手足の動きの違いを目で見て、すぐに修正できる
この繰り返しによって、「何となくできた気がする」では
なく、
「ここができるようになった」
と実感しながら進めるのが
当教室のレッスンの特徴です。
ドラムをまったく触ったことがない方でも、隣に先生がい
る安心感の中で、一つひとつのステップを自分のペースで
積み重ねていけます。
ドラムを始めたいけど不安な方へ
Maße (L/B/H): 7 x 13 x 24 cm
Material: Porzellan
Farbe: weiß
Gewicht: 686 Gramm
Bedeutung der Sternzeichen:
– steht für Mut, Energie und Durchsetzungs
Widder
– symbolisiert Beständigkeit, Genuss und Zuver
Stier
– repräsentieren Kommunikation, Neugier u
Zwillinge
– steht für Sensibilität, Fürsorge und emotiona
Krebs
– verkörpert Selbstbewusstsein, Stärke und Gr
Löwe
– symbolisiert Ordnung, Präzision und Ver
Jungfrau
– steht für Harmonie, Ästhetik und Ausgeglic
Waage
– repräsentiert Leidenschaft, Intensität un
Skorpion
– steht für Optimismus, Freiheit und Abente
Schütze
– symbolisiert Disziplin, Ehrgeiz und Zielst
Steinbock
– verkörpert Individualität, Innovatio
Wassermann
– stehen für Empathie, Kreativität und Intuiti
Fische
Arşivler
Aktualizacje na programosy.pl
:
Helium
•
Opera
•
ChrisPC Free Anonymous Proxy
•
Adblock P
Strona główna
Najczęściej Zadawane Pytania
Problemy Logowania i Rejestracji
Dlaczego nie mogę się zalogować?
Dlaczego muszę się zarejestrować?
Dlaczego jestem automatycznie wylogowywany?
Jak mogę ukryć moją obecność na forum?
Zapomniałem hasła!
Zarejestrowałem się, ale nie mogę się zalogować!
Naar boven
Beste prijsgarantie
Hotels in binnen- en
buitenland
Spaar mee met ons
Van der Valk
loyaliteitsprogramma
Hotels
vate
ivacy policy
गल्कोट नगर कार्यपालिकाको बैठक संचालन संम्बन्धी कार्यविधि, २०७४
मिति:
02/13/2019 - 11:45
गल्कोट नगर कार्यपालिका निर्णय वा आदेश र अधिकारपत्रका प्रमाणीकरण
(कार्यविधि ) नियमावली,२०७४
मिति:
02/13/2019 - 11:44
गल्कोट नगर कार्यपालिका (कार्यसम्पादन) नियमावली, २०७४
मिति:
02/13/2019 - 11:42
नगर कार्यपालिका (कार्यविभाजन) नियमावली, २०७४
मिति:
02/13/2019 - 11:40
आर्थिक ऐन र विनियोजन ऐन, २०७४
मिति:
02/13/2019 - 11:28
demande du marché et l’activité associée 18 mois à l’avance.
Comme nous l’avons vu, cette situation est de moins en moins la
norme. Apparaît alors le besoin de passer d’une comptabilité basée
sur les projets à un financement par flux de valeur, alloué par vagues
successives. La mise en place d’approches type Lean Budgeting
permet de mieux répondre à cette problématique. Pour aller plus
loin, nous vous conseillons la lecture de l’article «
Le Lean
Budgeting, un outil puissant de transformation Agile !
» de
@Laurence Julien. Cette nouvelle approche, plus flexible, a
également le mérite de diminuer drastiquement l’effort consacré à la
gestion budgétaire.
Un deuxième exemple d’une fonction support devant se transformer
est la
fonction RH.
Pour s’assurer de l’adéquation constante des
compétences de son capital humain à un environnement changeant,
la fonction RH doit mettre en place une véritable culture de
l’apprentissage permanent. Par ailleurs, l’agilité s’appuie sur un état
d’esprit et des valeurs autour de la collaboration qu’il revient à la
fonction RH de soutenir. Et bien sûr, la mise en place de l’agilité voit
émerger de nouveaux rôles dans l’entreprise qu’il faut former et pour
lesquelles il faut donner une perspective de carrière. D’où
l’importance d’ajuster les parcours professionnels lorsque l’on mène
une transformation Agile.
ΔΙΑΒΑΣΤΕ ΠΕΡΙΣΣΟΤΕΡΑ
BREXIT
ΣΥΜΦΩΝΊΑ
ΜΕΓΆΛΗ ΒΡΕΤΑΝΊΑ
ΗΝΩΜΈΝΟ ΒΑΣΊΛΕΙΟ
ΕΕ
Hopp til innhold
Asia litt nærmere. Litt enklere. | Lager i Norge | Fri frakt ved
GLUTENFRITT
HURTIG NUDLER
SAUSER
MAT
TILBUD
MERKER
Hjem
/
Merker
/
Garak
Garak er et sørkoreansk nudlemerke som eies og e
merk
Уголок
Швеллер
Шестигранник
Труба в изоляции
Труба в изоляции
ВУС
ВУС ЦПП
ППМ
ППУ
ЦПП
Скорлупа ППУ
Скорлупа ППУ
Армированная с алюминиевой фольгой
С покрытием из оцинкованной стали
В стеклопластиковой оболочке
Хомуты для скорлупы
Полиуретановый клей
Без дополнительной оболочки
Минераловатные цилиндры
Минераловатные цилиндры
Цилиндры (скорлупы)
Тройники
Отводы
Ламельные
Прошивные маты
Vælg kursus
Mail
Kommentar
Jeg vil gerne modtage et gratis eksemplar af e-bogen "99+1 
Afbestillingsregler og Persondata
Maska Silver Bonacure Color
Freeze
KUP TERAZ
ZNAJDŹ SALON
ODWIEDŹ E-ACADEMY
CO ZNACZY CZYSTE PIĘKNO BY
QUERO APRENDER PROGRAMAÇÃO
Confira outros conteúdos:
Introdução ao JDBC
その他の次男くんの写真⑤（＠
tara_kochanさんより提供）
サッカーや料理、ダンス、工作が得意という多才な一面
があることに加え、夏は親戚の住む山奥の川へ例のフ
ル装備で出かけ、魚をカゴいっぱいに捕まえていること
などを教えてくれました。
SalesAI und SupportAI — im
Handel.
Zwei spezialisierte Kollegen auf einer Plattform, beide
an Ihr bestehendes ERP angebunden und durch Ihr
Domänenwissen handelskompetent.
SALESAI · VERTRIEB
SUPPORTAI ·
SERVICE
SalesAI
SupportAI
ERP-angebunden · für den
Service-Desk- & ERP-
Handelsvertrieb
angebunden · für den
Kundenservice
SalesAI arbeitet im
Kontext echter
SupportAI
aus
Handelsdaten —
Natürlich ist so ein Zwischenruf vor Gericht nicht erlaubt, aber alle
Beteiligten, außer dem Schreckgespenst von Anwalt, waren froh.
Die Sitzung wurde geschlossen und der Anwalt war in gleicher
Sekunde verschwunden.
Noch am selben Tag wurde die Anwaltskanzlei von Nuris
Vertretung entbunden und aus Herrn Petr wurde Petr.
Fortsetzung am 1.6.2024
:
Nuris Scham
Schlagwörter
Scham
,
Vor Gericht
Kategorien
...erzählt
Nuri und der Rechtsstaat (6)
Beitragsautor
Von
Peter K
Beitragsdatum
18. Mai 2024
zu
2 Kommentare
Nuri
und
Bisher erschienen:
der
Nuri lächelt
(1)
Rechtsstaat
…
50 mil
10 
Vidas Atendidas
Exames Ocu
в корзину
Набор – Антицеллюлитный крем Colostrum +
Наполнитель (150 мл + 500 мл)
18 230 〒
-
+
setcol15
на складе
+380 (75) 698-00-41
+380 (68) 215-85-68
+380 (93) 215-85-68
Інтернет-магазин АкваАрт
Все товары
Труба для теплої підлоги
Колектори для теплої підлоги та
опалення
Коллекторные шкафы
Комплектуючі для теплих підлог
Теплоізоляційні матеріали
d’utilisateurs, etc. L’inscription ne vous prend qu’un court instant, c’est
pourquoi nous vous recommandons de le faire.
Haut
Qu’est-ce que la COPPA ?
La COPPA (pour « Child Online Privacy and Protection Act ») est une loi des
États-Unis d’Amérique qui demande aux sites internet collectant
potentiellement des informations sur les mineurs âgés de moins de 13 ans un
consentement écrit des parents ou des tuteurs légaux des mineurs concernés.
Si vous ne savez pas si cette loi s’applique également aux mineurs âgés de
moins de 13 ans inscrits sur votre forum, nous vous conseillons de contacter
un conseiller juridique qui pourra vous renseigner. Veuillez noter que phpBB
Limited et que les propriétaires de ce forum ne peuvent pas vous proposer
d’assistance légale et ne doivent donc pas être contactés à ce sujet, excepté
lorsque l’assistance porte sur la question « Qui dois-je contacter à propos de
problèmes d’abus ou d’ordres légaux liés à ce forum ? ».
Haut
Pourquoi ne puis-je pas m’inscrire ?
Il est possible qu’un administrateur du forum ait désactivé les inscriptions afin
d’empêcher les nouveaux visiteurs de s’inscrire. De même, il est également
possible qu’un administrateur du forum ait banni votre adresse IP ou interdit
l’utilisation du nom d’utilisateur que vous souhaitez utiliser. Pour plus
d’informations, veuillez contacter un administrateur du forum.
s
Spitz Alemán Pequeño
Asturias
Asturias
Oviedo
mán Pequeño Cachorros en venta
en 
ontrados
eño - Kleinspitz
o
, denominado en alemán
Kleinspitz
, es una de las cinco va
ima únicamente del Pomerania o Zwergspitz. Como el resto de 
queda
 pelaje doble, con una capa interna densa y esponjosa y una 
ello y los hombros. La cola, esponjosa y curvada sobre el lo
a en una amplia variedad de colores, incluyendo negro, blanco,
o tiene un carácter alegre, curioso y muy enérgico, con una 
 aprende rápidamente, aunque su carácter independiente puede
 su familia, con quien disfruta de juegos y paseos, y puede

────

### [EXERCISE]
Scan the preceding listing for the string "Pequeño" and copy every line where it occurs.

### [RESPONSE TO THE EXERCISE]
Spitz Alemán Pequeño
mán Pequeño Cachorros en venta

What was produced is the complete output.